- Fed chief discusses the ‘new normal’ that’s holding rates down
- U.S. central bank scales back pace of projected rate rises
Federal Reserve Chair Janet Yellen seems to be coming around to what her one-time rival, Lawrence Summers, has been arguing for a while: Some of the forces holding down interest rates may be long-lasting and secular.
That’s reflected in a marked downgrade in rate projections released by policy makers after their meeting on Wednesday. Six of 17 now only see one rise this year, after the central bank lifted rates effectively from zero in December.
Officials also slowed the pace of expected moves in both 2017 and 2018: They now only foresee three increases in each of those years, down from the four they expected in March, according to their latest median forecast.

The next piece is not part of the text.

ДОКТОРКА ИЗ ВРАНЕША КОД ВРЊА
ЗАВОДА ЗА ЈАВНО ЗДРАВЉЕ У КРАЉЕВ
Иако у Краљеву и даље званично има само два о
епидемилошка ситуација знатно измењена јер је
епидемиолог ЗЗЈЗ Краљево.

Yellen in the past has ascribed the low level of rates mainly to lingering headwinds from the financial crisis -- tight mortgage credit, for instance -- and suggested that they would dissipate over time.
On Wednesday, though, she also pointed to more permanent forces that could depress rates for longer, namely, slow productivity growth and aging societies, in the U.S. and throughout much of the world.
In a press conference after the Fed held policy steady, Yellen spoke of a sense that rates may be depressed by ”factors that are not going to be rapidly disappearing, but will be part of the new normal.”
Summers, who was in the running to get the Fed job before losing out to Yellen in 2013, has been contending for several years that the U.S. and other industrial countries are mired in “secular stagnation” of scant economic growth.
A key component of his argument: An excess supply of savings and a paucity of demand is depressing equilibrium interest rates in the advanced world, making it difficult for central banks to ease credit enough to lift growth and inflation.
The equilibrium, or neutral rate, is the one that balances the supply of and demand for savings in an economy. If a central bank wants to spur growth it has to cut rates below that level.
Michael Feroli, chief U.S. economist at JPMorgan Chase & Co. in New York, said Yellen seemed to be signing on to Summers’ argument when it comes to rates but not to growth.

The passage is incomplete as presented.